Inoltre (terzo motivo) la variante puntuale deliberata dal commissario ad acta era stata soltanto adottata (delibera n. 2/2012) ma non approvata: il T non aveva dato conto, nella sentenza gravata, dell’abnorme durata della procedura e della sostanziale elusione del giudicato di cui alla sentenza n. 232/2008.

Insomma nè la “variante puntuale” commissariale, né la variante generale oggetto della delibera n. 16/2012, allo stato, avevano impresso una destinazione all’area.

Alle pagg. 20 e segg. dell’appello ha fatto presente che il T non aveva esaminato i motivi n.2 e 3 del reclamo per motivi aggiunti, e li ha quindi riproposti.

Il primo di essi faceva presente che la reiterazione della destinazione (sostanzialmente vincolistica di tipo espropriativo) E3 era priva di motivazione, in spregio al consolidato orientamento in punto di reiterazione di vincoli scaduti.

Inoltre, ex art. 11 del TU n. 327/2001 e 7 della legge n. 241/1990, il commissario ad acta avrebbe dovuto inviare l’avviso di avvio del procedimento.

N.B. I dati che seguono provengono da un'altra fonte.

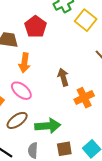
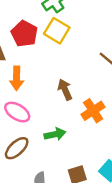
yellow square: (86, 20) -> (57, 31), moved
green arrow: (48, 126) -> (55, 134), moved, size x0.7

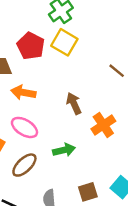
orange arrow: (17, 78) -> (23, 92), turned 100

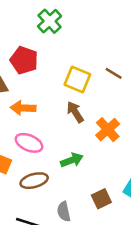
yellow square: (64, 42) -> (77, 79), moved
brown ellipse: (24, 165) -> (34, 181), turned 36

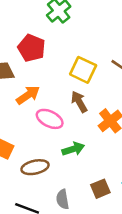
orange arrow: (23, 108) -> (28, 95), turned 140
pink ellipse: (29, 143) -> (50, 119), moved

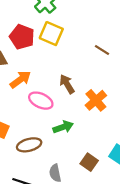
yellow square: (83, 70) -> (51, 34), moved
brown square: (100, 189) -> (89, 162), turned -30

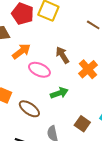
brown ellipse: (29, 145) -> (29, 109), turned 50

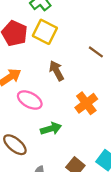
brown arrow: (62, 55) -> (56, 71), moved

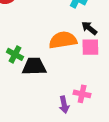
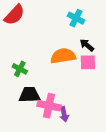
black trapezoid: (34, 66) -> (30, 95), moved
pink cross: (82, 94) -> (49, 106), moved, size x1.5

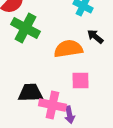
pink square: (88, 62) -> (81, 81), moved
green cross: (20, 69) -> (25, 28), moved, size x1.6

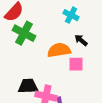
pink square: (81, 81) -> (76, 64), moved

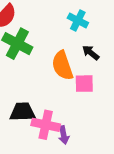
orange semicircle: (59, 50) -> (62, 66), turned -100

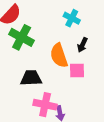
black arrow: (91, 53) -> (82, 45), turned -104
black trapezoid: (22, 112) -> (31, 78), moved

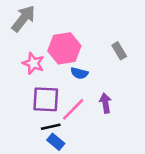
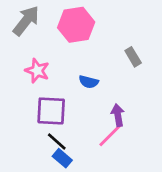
pink hexagon: (64, 48) -> (76, 25), moved
pink line: (73, 109) -> (111, 135), moved
black line: (51, 127) -> (57, 142), turned 54

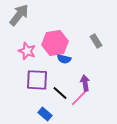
pink hexagon: (76, 25) -> (55, 43), moved
black line: (57, 142) -> (60, 93), moved

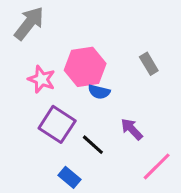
purple square: (37, 80) -> (57, 124), turned 30
purple arrow: (85, 83) -> (132, 129), turned -35
pink line: (80, 97) -> (157, 166), moved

A distanza di sette anni dalla sentenza n. 232/2008 l’area era ancora “zona bianca”, in spregio alla predetta sentenza.

Con memoria depositata il 7 settembre 2015 ha ribadito e puntualizzato le proprie tesi.

Le parti intimate non hanno controdedotto nell’odierno grado di giudizio.

Alla odierna adunanza camerale dell’8 ottobre 2015 la causa è stata posta in decisione dal Collegio

DIRITTO

1.L’appello è fondato e deve essere accolto.

2. Le problematiche poste dall’articolato appello che viene in decisione, soltanto in parte sono limitate alla statuizione resa dalla gravata decisione.

2.1. Il thema decidendi, infatti, riguarda in realtà non soltanto il dispositivo dell’avversato provvedimento commissariale ma –anche- la interferenza sulla causa pendente della regolamentazione urbanistica impressa all’area dal Comune, mercè la delibera n. 16/2012 (gravata in primo grado dalla parte odierna appellante nell’ambito del ricorso tuttora pendente innanzi al T, e iscritto al n. 4764/2012 RG),

2.2. La contemporanea iniziativa comunale, volta alla pianificazione (anche) dell’area di pertinenza della odierna parte appellante, implica la necessità di interrogarsi su due distinti aspetti, che possono essere sintetizzati nei seguenti quesiti:

a)poteva l’ amministrazione comunale intervenire e disporre motu proprio la regolamentazione urbanistica dell’area, pur a fronte della avvenuta emissione da parte del T della sentenza regiudicata n.232/2008, della successiva sentenza n.2470/2009 di nomina del Commissario ad acta e dell’effettivo insediamento di quest’ultimo?

b) e nell’ipotesi di positiva risposta al primo quesito, dovrebbe, ancora, verificarsi l’incidenza della detta regolamentazione sul permanere dell’interesse a gravare la deliberazione commissariale.


2.3. Quanto alla prima problematica, ad avviso del Collegio, dubbio non può esservi: l’appellante auspicava proprio un intervento del comune che “normasse” la propria area;

il T ciò ha affermato;
non può essere preclusa al comune la regolamentazione (anche) dell’area di parte appellante mediante un atto generale. E ciò, anche a tenere conto del consolidato orientamento secondo il quale la nomina del commissario produce l’effetto di impedire la contemporanea esplicitazione dei poteri amministrativi “ordinarii” in capo all’Amministrazione (T.A.R. Napoli –Campania- sez.